Par moments, Brolin avait le sentiment d’être le dernier survivant de son espèce. L’unique source de mouvement à des kilomètres à la ronde. Même les animaux avaient déserté l’espace. Ni chat, ni chien, ni oiseau. Lui seul dans cette lumière argentée qui plaquait la vie au sol dans une vaine et ultime recherche de fraîcheur, à l’abri de tout regard.
Il commença par Powell’s City of Books, sur Burnside[8] avenue. En lisant le nom de l’avenue sur son panneau vert, il se demanda ironiquement s’il fallait y voir un signe.

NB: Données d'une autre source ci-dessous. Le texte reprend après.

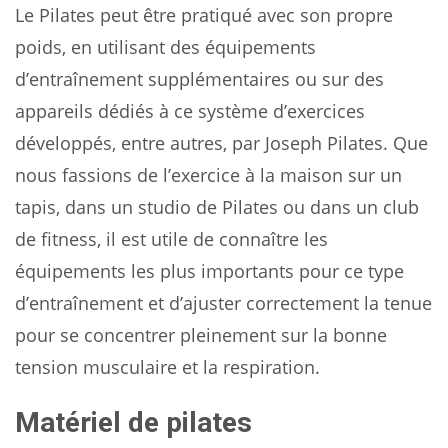
Le Pilates peut être pratiqué avec son propre
poids, en utilisant des équipements
d’entraînement supplémentaires ou sur des
appareils dédiés à ce système d’exercices
développés, entre autres, par Joseph Pilates. Que
nous fassions de l’exercice à la maison sur un
tapis, dans un studio de Pilates ou dans un club
de fitness, il est utile de connaître les
équipements les plus importants pour ce type
d’entraînement et d’ajuster correctement la tenue
pour se concentrer pleinement sur la bonne
tension musculaire et la respiration.
Matériel de pilates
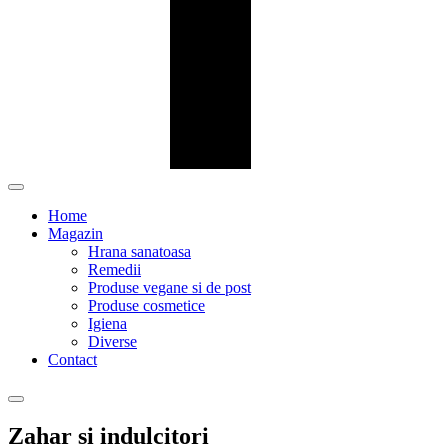
Home
Magazin
Hrana sanatoasa
Remedii
Produse vegane si de post
Produse cosmetice
Igiena
Diverse
Contact
Zahar si indulcitori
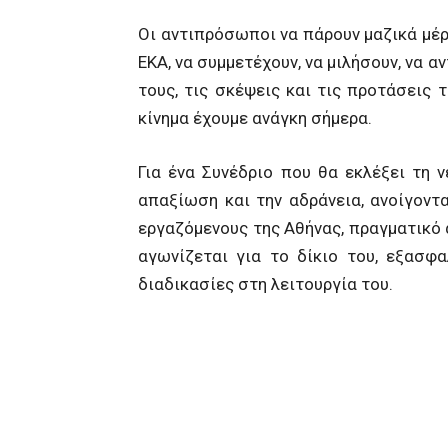
Οι αντιπρόσωποι να πάρουν μαζικά μέ
ΕΚΑ, να συμμετέχουν, να μιλήσουν, να 
τους, τις σκέψεις και τις προτάσεις τ
κίνημα έχουμε ανάγκη σήμερα.
Για ένα Συνέδριο που θα εκλέξει τη 
απαξίωση και την αδράνεια, ανοίγοντ
εργαζόμενους της Αθήνας, πραγματικό
αγωνίζεται για το δίκιο του, εξασφα
διαδικασίες στη λειτουργία του.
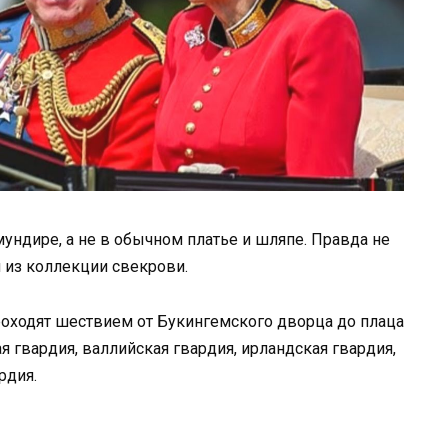
ундире, а не в обычном платье и шляпе. Правда не
 из коллекции свекрови.
роходят шествием от Букингемского дворца до плаца
я гвардия, валлийская гвардия, ирландская гвардия,
рдия.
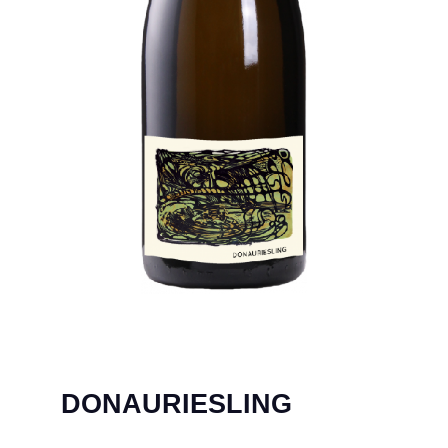
DONAURIESLING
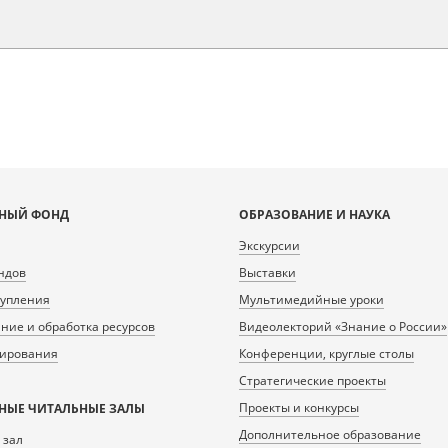
НЫЙ ФОНД
ОБРАЗОВАНИЕ И НАУКА
Экскурсии
ндов
Выставки
тупления
Мультимедийные уроки
ие и обработка ресурсов
Видеолекторий «Знание о России»
нирования
Конференции, круглые столы
Стратегические проекты
Проекты и конкурсы
НЫЕ ЧИТАЛЬНЫЕ ЗАЛЫ
Дополнительное образование
 зал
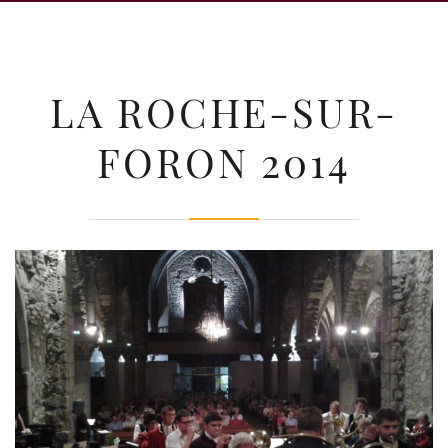
LA ROCHE-SUR-
FORON 2014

Powell’s occupait tout un quartier et c’était à peine suffisant pour contenir tous les ouvrages neufs et d’occasion qui s’y amassaient. Plus d’un million de références, mentionnait la publicité.
Le libraire auquel s’adressa Brolin fit preuve d’une formidable célérité, il rassembla pour lui une pile d’ouvrages traitant des araignées. Il connaissait Brolin, qui venait de temps à autre faire appel au savoir de toute l’équipe, toujours sur des thèmes complètement différents ; il était devenu pour eux un sujet de plaisanterie même si aucun n’osait s’y risquer en sa présence. « Des fois, quand il vous regarde, c’est comme s’il vous fouillait l’âme », avait dit une des libraires à ses collègues, et la plupart avaient approuvé.
Brolin trouva plusieurs passages sur la sériciculture en général, la culture de la soie, mais rien de précis, en tout cas pas en rapport avec les araignées. À chaque fois, on la rapportait aux vers à soie, jamais à cette créature à huit pattes.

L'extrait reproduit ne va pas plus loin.